Restaurant recommendations, new openings, and highlights from the SF Chowhound community.
Taqueria Margoth is a humble, family-owned Salvadoran joint. It has the absolute best pupusas in the city by a long shot, says inmandarin. Chicharrón pupusa is phenomenal—filled with mighty shreds of fried pork, bursting with flavor, and boasting the thinnest, crispiest flour shell of any pupusa you’ve ever seen. It’s a completely different balance of outer shell and doughy innards from your run-of-the-mill pupusa. It may not be authentic, but who cares? It’s delicious!
The masa quality of the tamal pollo ($1.75) blows away every other tamal joint inmandarin has tried. It’s steamy hot, ultragrainy, and wonderfully soft.
If you thought Ingleside was a dead-end neighborhood for food, you are so wrong. Go eat some tamals.
Taqueria Margoth [Ingleside]
300 Plymouth Avenue, San Francisco
Board Link: taqueria margoth–a hidden gem of ingleside.
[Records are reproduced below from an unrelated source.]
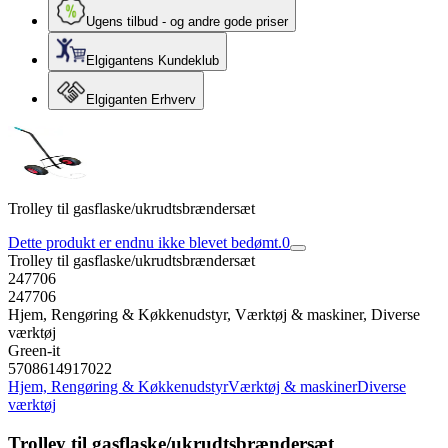
Ugens tilbud - og andre gode priser
Elgigantens Kundeklub
Elgiganten Erhverv
Trolley til gasflaske/ukrudtsbrændersæt
Dette produkt er endnu ikke blevet bedømt.
0
Trolley til gasflaske/ukrudtsbrændersæt
247706
247706
Hjem, Rengøring & Køkkenudstyr, Værktøj & maskiner, Diverse
værktøj
Green-it
5708614917022
Hjem, Rengøring & Køkkenudstyr
Værktøj & maskiner
Diverse
værktøj
Trolley til gasflaske/ukrudtsbrændersæt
What you learn in the Chowhound game is to take your recommendations wherever you can get them. Students are a good source. Lillian Hsu had a student who once brought in some stunning homemade cheese empanadas, made by her mom. So when the same student dropped by and told Lillian that her parents were opening up a little Veracruz restaurant, Lillian hurried down. What she found was a Veracruz wonder, at a small place called El Rincón Jaracho.
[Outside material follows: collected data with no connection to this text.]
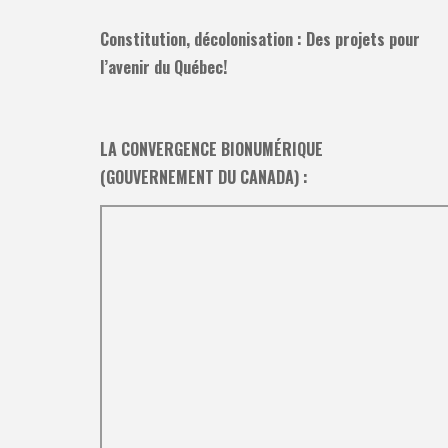
Constitution, décolonisation : Des projets pour
l’avenir du Québec!
LA CONVERGENCE BIONUMÉRIQUE
(GOUVERNEMENT DU CANADA) :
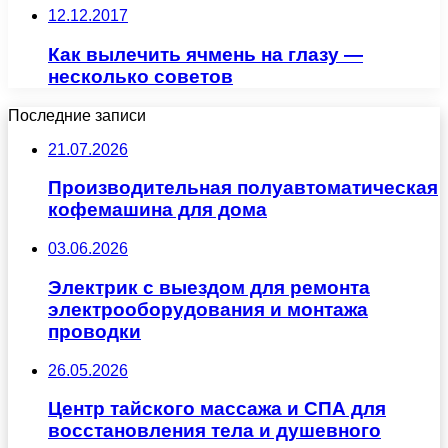
12.12.2017
Как вылечить ячмень на глазу —
несколько советов
Последние записи
21.07.2026
Производительная полуавтоматическая
кофемашина для дома
03.06.2026
Электрик с выездом для ремонта
электрооборудования и монтажа
проводки
26.05.2026
Центр тайского массажа и СПА для
восстановления тела и душевного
Lamb barbacoa is truly excellent, and comes literally falling off the bone. Their waitress instructed them to add the lamb meat to the red soup, along with diced onions, cilantro, and a few squeezes of lime. What they got was tender meat, with a few choice bits of fat, soaking up the beautiful flavors of the soup. Mole casero is also excellent—rich, flavorful, but not overpowering on tender chicken, with a bit of spicy guacamole.
The Guanabana agua fresca gets high marks, too—it gives El Ojo de Agua’s licuados a run for their money.
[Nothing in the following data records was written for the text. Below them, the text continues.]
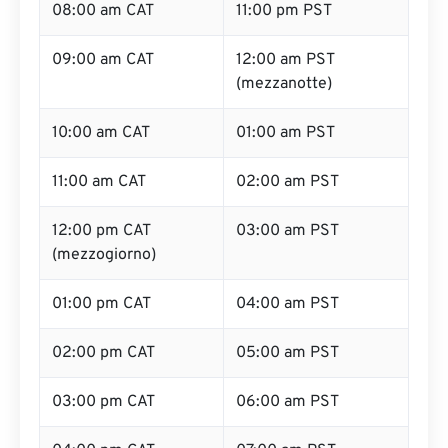
08:00 am CAT
11:00 pm PST
09:00 am CAT
12:00 am PST
(mezzanotte)
10:00 am CAT
01:00 am PST
11:00 am CAT
02:00 am PST
12:00 pm CAT
03:00 am PST
(mezzogiorno)
01:00 pm CAT
04:00 am PST
02:00 pm CAT
05:00 am PST
03:00 pm CAT
06:00 am PST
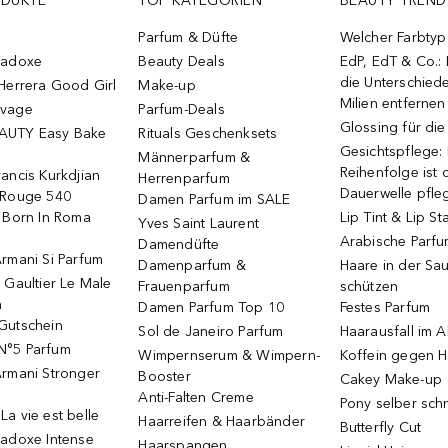
ODUKTE
TOP KATEGORIEN
BEAUTY TREND
Parfum & Düfte
Welcher Farbtyp 
radoxe
Beauty Deals
EdP, EdT & Co.:
die Unterschied
Herrera Good Girl
Make-up
Milien entfernen
uvage
Parfum-Deals
Glossing für di
AUTY Easy Bake
Rituals Geschenksets
Gesichtspflege:
Männerparfum &
Reihenfolge ist d
ancis Kurkdjian
Herrenparfum
Dauerwelle pfle
 Rouge 540
Damen Parfum im SALE
o Born In Roma
Lip Tint & Lip St
Yves Saint Laurent
Arabische Parf
Damendüfte
rmani Si Parfum
Damenparfum &
Haare in der Sa
 Gaultier Le Male
Frauenparfum
schützen
m
Damen Parfum Top 10
Festes Parfum
Gutschein
Sol de Janeiro Parfum
Haarausfall im A
N°5 Parfum
Wimpernserum & Wimpern-
Koffein gegen H
Armani Stronger
Booster
Cakey Make-up
Anti-Falten Creme
Pony selber sch
a vie est belle
Haarreifen & Haarbänder
Butterfly Cut
radoxe Intense
Haarspangen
El Rincón Jarocho [East Bay]
3851 International Boulevard, Oakland
Board Link: El Rincon Jarocho: a bit of Veracruz in Fruitvale (Oakland)
Taco Max is a weirdly great Mexican place in a mall. At this teeny joint in the Coddingtown Mall, Arturo—the guy working the grill, and taking orders, and waiting tables, and running the cash register—is a Culinary Institute of America graduate who used to own a Mexican restaurant in Miami. Various problems shut that business down, so now he’s back, gathering investors for another restaurant—and in the meantime, running what’s probably the best mall food stand around. He’s from Cuernavaca, so it’s a rare peek into that region’s cooking.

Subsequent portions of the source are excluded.